THE Alliance could find itself on the wrong side of a $500 per teu cost differential on the key Asia-North Europe trade due to its members’ failure to order more ultra-large container vessels (ULCVs), according to new analysis from Alphaliner,.
Recently confirmed orders for nine 22,000 teu ULCVs by CMA CGM (Ocean Alliance) and 11 similar units by MSC (2M) have heaped pressure on THE Alliance, whose members are “falling further behind in the megamax vessel stakes”, according to Alphaliner.
Last week saw delivery of the final 15,000 teu unit of 17 ULCVs ordered by UASC, before it was merged into Hapag-Lloyd, and the German carrier said its fleet was “now complete”.
“We have no plans to order any more newbuilds in the foreseeable future,” it stated.
Alphaliner notes that, including its orderbook, THE Alliance will only have 12 ships of 18,000-20,000 teu – six operated by Hapag-Lloyd and six by MOL. This compares with 62 ULCVs for the 2M and 51 for the Ocean Alliance.
Alphaliner added that the remaining THE Alliance partners were “unlikely to place new orders for megamax vessels” as a consequence of “their cash-strapped status and focus on internal reorganisation”.
While THE’s Japanese carriers, NYK, MOL and K Line, are “preoccupied” with merging their liner business – launching next April as Ocean Network Express (ONE) – the other member, Yang Ming, needs to raise new funds in order to reduce its debt mountain.
In a regulatory stock exchange filing last week, the Taiwanese carrier advised that debts due for repayment within one year had reached NT$20.4bn ($670m) against liquid assets of NT$11.3bn ($370m).
The Loadstar’s financial analyst, Alessandro Pasetti, commented that while Yang Ming’s improved trading in recent quarters was “significant”, it was “not enough”, and the carrier needed to urgently raise new funds to cover the maturing debts.

Meanwhile, Hapag-Lloyd announced last week that it would tap the markets this month to raise around another €352m ($414m), “to strengthen our capital structure” and “reduce the leverage of the company”.

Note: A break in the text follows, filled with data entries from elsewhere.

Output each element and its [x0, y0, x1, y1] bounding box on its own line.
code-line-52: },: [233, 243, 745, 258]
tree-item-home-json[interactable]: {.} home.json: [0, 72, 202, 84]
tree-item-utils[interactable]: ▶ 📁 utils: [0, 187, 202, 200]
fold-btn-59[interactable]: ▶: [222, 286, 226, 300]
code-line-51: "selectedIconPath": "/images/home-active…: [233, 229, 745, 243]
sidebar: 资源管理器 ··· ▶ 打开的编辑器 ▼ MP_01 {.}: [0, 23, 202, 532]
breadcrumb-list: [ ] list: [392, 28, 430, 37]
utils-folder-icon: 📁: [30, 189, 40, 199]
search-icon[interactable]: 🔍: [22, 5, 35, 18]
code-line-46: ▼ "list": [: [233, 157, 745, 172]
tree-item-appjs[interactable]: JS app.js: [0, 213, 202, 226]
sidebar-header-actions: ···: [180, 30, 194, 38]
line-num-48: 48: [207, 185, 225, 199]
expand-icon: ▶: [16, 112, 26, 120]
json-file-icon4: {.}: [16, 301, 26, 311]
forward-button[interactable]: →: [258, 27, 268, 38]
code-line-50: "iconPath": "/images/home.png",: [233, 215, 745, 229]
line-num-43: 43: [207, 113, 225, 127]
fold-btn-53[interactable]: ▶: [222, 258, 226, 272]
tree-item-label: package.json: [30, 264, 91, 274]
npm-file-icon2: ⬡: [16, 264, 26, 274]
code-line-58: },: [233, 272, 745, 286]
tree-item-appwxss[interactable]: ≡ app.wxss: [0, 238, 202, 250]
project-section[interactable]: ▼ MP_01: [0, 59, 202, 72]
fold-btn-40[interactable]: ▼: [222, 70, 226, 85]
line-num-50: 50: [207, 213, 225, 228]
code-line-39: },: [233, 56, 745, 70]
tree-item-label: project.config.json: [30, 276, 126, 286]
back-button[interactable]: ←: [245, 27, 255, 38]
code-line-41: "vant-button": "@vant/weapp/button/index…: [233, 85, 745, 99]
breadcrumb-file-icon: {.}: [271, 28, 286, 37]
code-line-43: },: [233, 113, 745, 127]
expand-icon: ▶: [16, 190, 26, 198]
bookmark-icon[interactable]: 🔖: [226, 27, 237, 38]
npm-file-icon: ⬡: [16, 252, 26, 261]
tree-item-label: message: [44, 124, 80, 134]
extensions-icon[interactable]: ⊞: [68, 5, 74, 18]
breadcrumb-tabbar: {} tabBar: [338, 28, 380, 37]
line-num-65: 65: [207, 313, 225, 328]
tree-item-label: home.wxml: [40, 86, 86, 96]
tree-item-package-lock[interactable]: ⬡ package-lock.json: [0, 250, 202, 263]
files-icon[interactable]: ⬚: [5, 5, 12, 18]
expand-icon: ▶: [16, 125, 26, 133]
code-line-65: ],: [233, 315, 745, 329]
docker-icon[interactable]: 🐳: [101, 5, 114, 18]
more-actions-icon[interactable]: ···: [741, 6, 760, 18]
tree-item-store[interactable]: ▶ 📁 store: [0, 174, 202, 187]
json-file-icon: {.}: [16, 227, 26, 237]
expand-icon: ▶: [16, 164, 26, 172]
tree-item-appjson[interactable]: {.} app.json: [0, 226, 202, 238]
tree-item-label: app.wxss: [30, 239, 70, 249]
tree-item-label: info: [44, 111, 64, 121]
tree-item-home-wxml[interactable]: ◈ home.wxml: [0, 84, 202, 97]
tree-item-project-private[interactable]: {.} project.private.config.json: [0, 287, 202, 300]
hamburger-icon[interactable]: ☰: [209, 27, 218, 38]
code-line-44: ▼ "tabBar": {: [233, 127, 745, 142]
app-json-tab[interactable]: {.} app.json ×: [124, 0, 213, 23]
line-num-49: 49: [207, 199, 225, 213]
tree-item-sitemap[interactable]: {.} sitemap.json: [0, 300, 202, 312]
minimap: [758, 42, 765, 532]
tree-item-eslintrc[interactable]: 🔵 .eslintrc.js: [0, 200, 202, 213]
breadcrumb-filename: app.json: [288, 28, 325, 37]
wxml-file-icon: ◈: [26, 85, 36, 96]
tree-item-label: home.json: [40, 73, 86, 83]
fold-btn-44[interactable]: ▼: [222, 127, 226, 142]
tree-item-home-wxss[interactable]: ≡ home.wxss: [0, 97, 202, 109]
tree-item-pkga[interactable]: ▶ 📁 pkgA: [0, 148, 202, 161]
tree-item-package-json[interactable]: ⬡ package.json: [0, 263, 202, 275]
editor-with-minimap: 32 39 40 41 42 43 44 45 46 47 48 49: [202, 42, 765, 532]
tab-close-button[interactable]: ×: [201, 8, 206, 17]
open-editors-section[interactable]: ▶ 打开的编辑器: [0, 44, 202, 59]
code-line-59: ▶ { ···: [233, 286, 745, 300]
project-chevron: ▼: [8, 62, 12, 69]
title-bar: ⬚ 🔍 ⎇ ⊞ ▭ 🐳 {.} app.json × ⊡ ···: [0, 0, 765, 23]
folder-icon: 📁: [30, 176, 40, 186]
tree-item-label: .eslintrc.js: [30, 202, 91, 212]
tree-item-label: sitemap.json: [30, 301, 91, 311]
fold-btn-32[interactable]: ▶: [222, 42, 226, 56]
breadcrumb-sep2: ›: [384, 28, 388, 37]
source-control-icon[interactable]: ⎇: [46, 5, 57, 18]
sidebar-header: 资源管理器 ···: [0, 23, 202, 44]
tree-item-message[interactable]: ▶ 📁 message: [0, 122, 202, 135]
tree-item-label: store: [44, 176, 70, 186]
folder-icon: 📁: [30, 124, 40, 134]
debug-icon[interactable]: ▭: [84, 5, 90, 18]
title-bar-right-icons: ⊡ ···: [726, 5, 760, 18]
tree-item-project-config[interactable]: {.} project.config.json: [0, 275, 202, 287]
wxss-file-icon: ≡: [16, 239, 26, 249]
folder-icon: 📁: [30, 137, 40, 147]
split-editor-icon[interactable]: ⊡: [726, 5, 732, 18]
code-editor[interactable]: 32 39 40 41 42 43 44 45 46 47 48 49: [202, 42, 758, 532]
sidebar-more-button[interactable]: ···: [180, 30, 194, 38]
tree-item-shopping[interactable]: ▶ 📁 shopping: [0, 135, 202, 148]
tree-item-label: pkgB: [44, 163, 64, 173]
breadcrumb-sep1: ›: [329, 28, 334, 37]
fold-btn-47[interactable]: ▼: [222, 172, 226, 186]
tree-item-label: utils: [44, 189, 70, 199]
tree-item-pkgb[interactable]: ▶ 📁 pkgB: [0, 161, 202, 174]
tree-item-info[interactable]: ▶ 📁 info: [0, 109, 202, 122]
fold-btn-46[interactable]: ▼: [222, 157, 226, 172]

A shortfall of ULCVs on Asia-North Europe could “limit future growth” and impact THE Alliance’s “cost competitiveness” suggested Alphaliner.
The consultant quoted a claim from Maersk Line that the unit cost advantage of a newbuild 20,000 teu ship could be as great as $500 per teu against a 14,000 teu vessel.
However, this also deps on the utilisation of the ULCVs and whether additional costs are incurred on voyages, such as due to delayed loading at ports as a result of landside congestion.
However, it seems that even the most doubting of carriers, such as Evergreen which originally questioned the flexibility of the big ships, have now been converted to joining the Maersk-led 18,000 teu-plus club.